From the Department of Cardiovascular Surgery
*Department of Pediatric Cardiology The Heart Institute of Japan Tokyo Women’s Medical College Tokyo, Japan
Background. ATP-sensitive potassium channels have been shown to be one of the important protective mechanisms for the ischemic myocardium. The purpose of this study was to evaluate the protective effect of nicorandil, an ATP-sensitive potassium channel opener, on myocardium during 6 hours hypothermic preservation.
Methods. Preserved rat hearts were randomly divided into 4 groups according to cardioplegia and preservation protocols as follows: (1) histidine-tryptophan-ketoglutarate solution (HTK) for both cardioplegic and immersing solutions (group A); (2) nicorandiladded HTK for cardioplegic solution and nicorandil-free HTK for immersing solution (group B); (3) nicorandil-free HTK for cardioplegic solution and nicorandil-added HTK for immersing solution (group C); and (4) nicorandil-added HTK for both cardioplegic and immersing solutions (group D).
Results.

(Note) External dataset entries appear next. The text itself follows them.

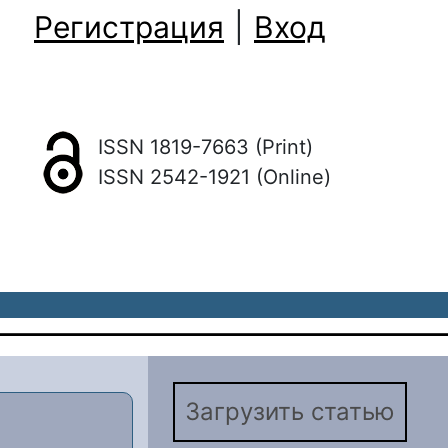
Регистрация
|
Вход
ISSN 1819-7663 (Print)
ISSN 2542-1921 (Online)
Загрузить статью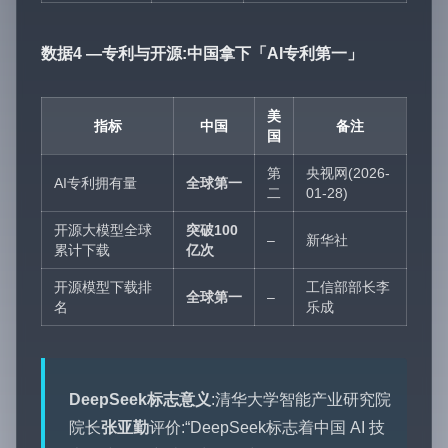
数据4 —专利与开源:中国拿下「AI专利第一」
美
指标
中国
备注
国
第
央视网(2026-
AI专利拥有量
全球第一
二
01-28)
开源大模型全球
突破100
–
新华社
累计下载
亿次
开源模型下载排
工信部部长李
全球第一
–
名
乐成
DeepSeek标志意义
:清华大学智能产业研究院
院长
张亚勤
评价:“DeepSeek标志着中国 AI 技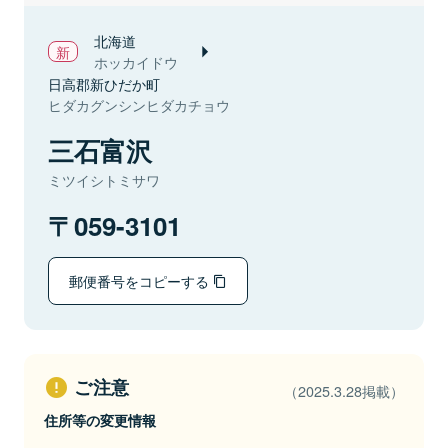
北海道
ホッカイドウ
日高郡新ひだか町
ヒダカグンシンヒダカチョウ
三石富沢
ミツイシトミサワ
059-3101
郵便番号をコピーする
ご注意
（2025.3.28掲載）
住所等の変更情報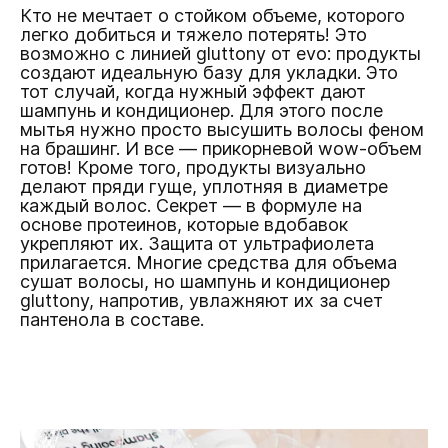
Кто не мечтает о стойком объеме, которого
легко добиться и тяжело потерять! Это
возможно с линией gluttony от evo: продукты
создают идеальную базу для укладки. Это
тот случай, когда нужный эффект дают
шампунь и кондиционер. Для этого после
мытья нужно просто высушить волосы феном
на брашинг. И все — прикорневой wow-объем
готов! Кроме того, продукты визуально
делают пряди гуще, уплотняя в диаметре
каждый волос. Секрет — в формуле на
основе протеинов, которые вдобавок
укрепляют их. Защита от ультрафиолета
прилагается. Многие средства для объема
сушат волосы, но шампунь и кондиционер
gluttony, напротив, увлажняют их за счет
пантенола в составе.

The recovery of postischemic cardiac function, including left ventricular developed pressure and end-diastolic pressure, was significantly improved in group B and group C as compared with the other groups (p<0.05). Postischemic intracellular calcium concentration was significantly lower in group B and group C than in group A (p<0.05).
Conclusions. We concluded that nicorandil-induced hyperpolarizing arrest could reduce ischemia-derived myocyte injury and inhibit the influx of calcium into the myocytes in long-term cardiac preservation.